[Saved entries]
------------------------------------------------------------------------

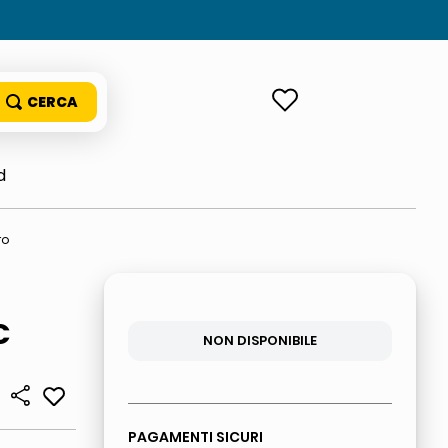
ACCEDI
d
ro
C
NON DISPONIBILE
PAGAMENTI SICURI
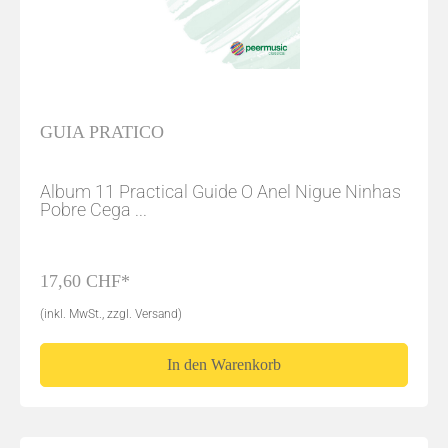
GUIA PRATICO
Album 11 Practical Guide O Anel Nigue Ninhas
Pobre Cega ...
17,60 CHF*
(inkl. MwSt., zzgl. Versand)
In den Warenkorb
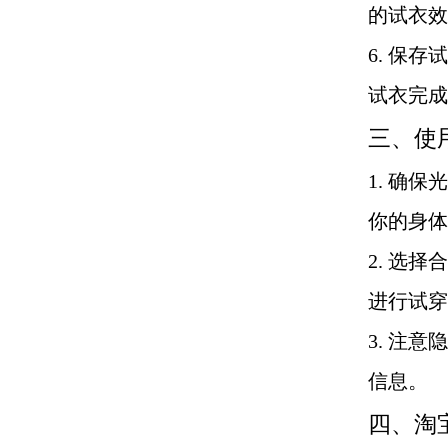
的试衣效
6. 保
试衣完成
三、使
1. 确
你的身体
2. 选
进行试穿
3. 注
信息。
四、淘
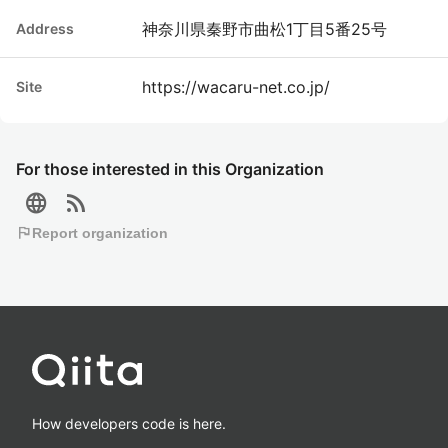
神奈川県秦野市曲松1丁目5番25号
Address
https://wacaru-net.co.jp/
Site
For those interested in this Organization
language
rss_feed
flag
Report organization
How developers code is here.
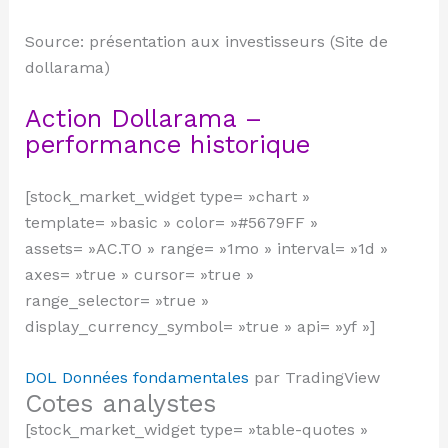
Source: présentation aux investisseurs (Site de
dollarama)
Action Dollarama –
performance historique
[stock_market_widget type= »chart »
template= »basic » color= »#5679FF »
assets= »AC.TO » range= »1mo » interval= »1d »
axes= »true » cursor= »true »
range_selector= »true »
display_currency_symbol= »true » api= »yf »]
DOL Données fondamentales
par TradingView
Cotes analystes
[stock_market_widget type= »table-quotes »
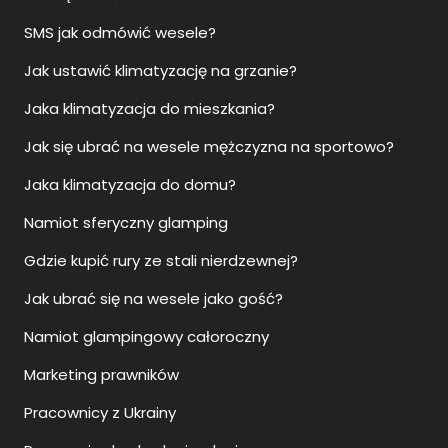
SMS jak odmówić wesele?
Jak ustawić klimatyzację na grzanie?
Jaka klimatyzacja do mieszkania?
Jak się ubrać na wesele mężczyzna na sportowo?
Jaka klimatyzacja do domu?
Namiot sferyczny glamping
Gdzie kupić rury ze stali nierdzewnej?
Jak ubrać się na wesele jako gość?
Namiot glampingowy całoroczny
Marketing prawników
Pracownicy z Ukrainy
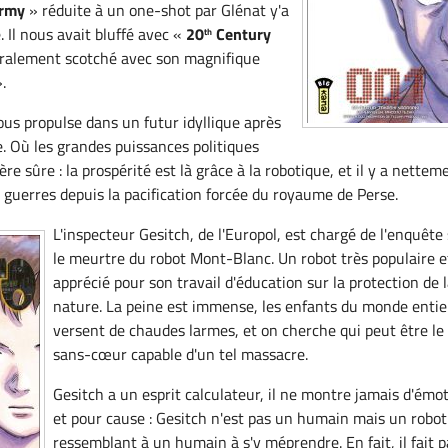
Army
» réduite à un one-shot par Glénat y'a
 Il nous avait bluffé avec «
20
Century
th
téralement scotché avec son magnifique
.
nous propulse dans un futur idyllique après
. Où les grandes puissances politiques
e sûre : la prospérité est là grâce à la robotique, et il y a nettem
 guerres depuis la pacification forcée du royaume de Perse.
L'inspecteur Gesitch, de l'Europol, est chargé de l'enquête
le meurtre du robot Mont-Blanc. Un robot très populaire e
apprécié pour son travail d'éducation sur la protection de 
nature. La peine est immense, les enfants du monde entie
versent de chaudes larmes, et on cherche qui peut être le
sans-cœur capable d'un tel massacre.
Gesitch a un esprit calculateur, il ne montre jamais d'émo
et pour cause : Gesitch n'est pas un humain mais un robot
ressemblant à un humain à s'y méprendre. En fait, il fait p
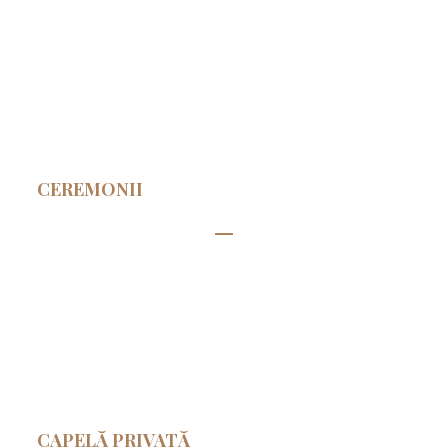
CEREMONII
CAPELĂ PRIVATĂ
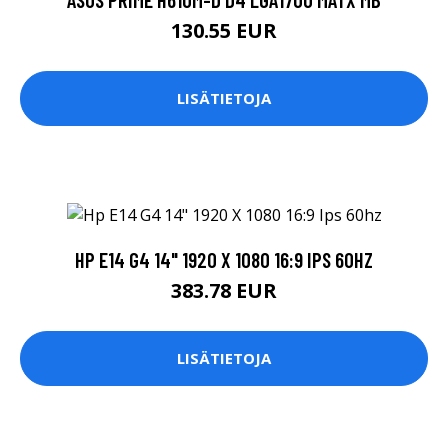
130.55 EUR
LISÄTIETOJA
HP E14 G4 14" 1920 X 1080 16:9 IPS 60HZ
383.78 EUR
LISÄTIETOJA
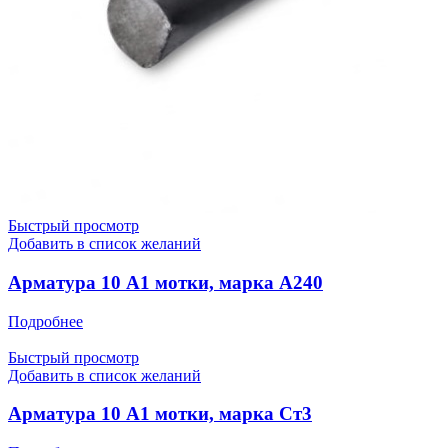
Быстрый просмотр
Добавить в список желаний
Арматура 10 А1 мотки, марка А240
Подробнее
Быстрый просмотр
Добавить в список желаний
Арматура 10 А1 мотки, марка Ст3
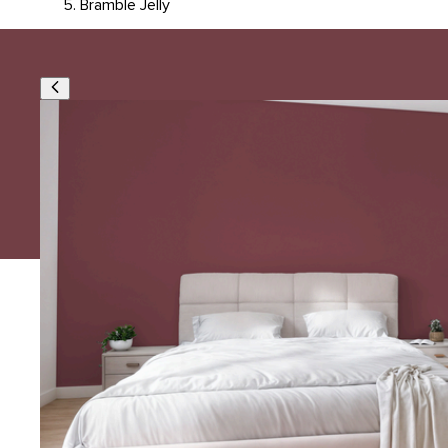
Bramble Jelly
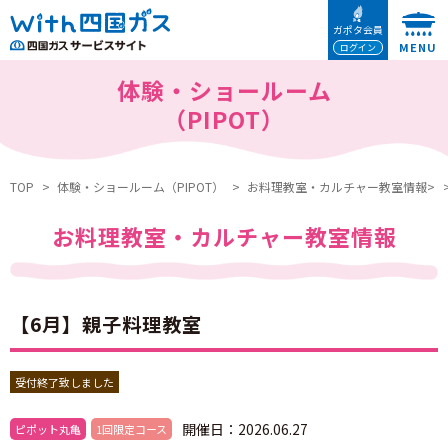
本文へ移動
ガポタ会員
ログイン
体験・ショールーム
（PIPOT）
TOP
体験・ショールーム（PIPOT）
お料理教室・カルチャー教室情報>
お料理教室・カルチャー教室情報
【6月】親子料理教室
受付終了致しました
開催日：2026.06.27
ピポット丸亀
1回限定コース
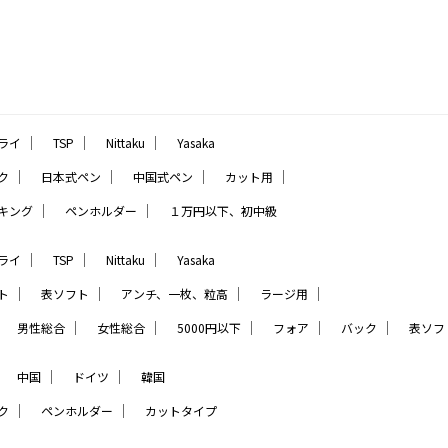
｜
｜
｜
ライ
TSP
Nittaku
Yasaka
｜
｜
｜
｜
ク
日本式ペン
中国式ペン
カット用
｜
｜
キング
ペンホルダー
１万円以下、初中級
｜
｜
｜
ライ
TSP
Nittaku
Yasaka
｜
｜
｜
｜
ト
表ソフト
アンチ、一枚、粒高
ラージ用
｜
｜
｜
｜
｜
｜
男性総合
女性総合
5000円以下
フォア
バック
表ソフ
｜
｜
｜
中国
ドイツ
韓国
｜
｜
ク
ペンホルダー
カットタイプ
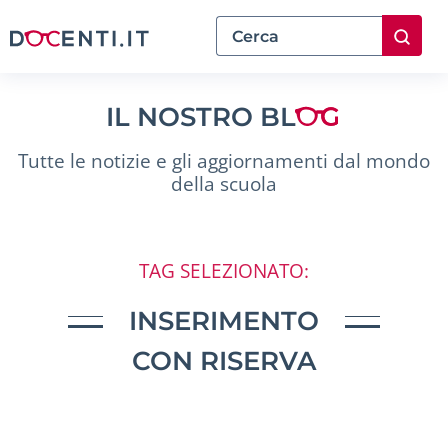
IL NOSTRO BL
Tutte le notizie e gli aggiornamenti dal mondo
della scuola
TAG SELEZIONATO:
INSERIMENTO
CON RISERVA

------------------------------------------------------------------------

## Your assignment
Only the lines from the beginning of the records through the line bearing "Action Dollarama –" belong in the answer, copied word for word with pictures left out.

## Response to this task
ACCEDI
d
ro
C
NON DISPONIBILE
PAGAMENTI SICURI
GUIA PRATICO
Album 11 Practical Guide O Anel Nigue Ninhas
Pobre Cega ...
17,60 CHF*
(inkl. MwSt., zzgl. Versand)
In den Warenkorb
的试衣效
6. 保
试衣完成
三、使
1. 确
你的身体
2. 选
进行试穿
3. 注
信息。
四、淘
神奈川県秦野市曲松1丁目5番25号
Address
https://wacaru-net.co.jp/
Site
For those interested in this Organization
language
rss_feed
flag
Report organization
How developers code is here.
Source: présentation aux investisseurs (Site de
dollarama)
Action Dollarama –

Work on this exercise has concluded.